Seamus looked over his shoulder, a schoolboy being called on in a class he never studied for. He seemed to be taking a second to answer the Sirens’ call. Finally, he stammered, “Yeah?”

“It’s all right,” Rachel said in a reassuring tone. The Irish import flipped a bar towel over his shoulder, thought better of it too late, then grabbed it again and began nervously wiping his hands as he approached.

“Seamus,” Blonde took over, “is Rachel overdressed?”

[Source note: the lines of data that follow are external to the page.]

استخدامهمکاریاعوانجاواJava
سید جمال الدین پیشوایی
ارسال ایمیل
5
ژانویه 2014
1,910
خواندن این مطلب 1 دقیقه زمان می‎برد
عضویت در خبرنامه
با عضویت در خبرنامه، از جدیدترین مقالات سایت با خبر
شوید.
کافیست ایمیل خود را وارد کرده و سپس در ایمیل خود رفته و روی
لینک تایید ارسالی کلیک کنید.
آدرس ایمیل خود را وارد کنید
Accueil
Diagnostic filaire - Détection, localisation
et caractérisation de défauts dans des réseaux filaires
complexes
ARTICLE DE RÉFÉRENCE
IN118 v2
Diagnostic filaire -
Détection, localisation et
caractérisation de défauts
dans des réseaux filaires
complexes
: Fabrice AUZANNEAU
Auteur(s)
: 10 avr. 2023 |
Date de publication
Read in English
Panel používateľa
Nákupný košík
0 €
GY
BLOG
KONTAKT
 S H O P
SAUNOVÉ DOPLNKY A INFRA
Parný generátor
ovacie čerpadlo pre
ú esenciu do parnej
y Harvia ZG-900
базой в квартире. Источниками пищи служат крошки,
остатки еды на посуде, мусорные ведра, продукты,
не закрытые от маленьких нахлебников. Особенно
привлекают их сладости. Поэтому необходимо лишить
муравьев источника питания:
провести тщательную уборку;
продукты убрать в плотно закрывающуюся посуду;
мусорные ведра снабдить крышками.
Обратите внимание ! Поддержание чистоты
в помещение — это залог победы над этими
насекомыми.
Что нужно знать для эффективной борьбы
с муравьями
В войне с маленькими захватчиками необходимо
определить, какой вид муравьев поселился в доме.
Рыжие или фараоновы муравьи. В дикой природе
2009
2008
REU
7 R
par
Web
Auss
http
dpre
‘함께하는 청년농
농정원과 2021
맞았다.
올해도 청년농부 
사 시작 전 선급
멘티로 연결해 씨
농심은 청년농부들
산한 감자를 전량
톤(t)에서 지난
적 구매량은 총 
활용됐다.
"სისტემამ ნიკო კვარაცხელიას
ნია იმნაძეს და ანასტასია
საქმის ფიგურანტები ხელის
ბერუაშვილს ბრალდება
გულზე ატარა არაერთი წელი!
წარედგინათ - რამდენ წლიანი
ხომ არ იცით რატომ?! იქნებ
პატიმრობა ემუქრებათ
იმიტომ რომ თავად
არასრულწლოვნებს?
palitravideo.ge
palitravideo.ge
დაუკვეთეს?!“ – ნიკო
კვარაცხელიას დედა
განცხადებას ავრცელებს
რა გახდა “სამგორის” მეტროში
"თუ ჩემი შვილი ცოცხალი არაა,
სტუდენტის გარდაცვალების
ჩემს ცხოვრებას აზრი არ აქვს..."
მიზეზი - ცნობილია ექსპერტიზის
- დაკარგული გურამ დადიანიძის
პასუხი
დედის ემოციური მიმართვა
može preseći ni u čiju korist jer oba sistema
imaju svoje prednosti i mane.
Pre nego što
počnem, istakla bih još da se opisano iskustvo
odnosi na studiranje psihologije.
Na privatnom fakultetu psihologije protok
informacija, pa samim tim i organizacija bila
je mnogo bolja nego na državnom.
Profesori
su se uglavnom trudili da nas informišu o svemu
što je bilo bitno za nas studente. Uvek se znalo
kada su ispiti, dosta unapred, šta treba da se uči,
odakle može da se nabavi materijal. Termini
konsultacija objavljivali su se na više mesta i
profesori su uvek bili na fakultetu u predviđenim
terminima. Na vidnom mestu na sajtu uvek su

Seamus looked over his shoulder, then quickly examined the other rough-looking patrons around the bar. He looked at the girls uneasily and responded as if he detected a trick question. “…We don’t really have a dress code here.” His face was doing its best to match his hair.

“When Rachel walked in,” Blonde prodded, “did you notice her?”

“Oh hell yes,” Seamus blurted out, realizing simultaneously that he had indeed said those words and he was indeed staring at the girl in question. These thoughts caused a four-car pile up in his mind, and as the mental conflagration blazed, the young bar back beat a hasty retreat to a phantom emergency that had to be tended to immediately. The rest of the girls turned to Rachel with serene satisfied looks on their faces. Rachel was quietly amused.

“It’s not nice, or fair, to pick on Seamus.”

“Rach,” Blonde said, perfectly plucked eyebrow raised, “we’re picking on you.”